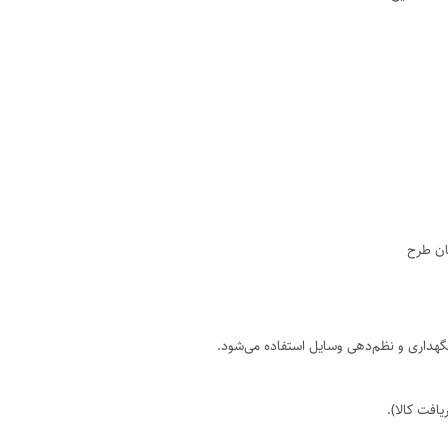
ان طرح
هداری و نظم‌دهی وسایل استفاده می‌شود.
افت کالا).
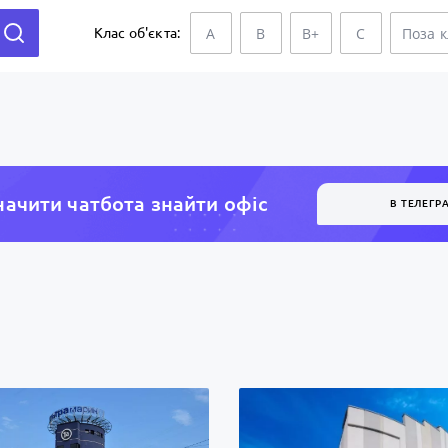
A
B
B+
C
Поза 
Клас об'єкта:
ачити чатбота знайти офiс
В ТЕЛЕГР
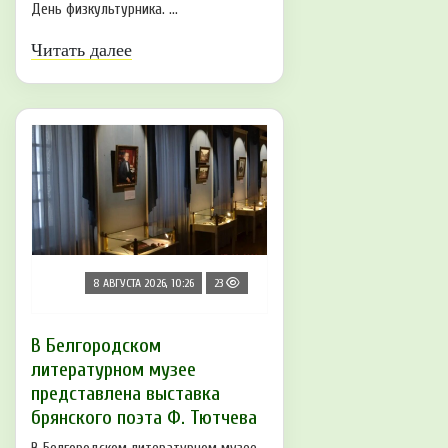
День физкультурника. ...
Читать далее
8 АВГУСТА 2026, 10:26
23
В Белгородском
литературном музее
представлена выставка
брянского поэта Ф. Тютчева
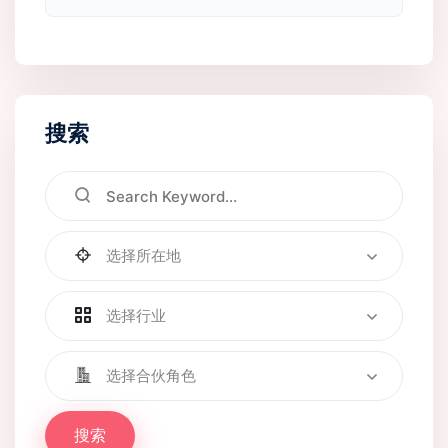
搜索
选择所在地
选择行业
选择合伙角色
搜索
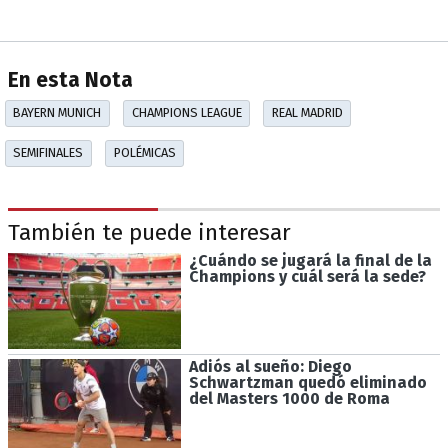
En esta Nota
BAYERN MUNICH
CHAMPIONS LEAGUE
REAL MADRID
SEMIFINALES
POLÉMICAS
También te puede interesar
¿Cuándo se jugará la final de la
Champions y cuál será la sede?
Adiós al sueño: Diego
Schwartzman quedó eliminado
del Masters 1000 de Roma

---

* What to work on *
Each record above should be returned unchanged, except that the pictures are dropped.

* Your solution *
ان طرح
هداری و نظم‌دهی وسایل استفاده می‌شود.
افت کالا).
A
B
B+
C
Поза 
Клас об'єкта:
ачити чатбота знайти офiс
В ТЕЛЕГР
День физкультурника. ...
Читать далее
8 АВГУСТА 2026, 10:26
23
В Белгородском
литературном музее
представлена выставка
брянского поэта Ф. Тютчева
搜索
选择所在地
选择行业
选择合伙角色
搜索
En esta Nota
BAYERN MUNICH
CHAMPIONS LEAGUE
REAL MADRID
SEMIFINALES
POLÉMICAS
También te puede interesar
¿Cuándo se jugará la final de la
Champions y cuál será la sede?
Adiós al sueño: Diego
Schwartzman quedó eliminado
del Masters 1000 de Roma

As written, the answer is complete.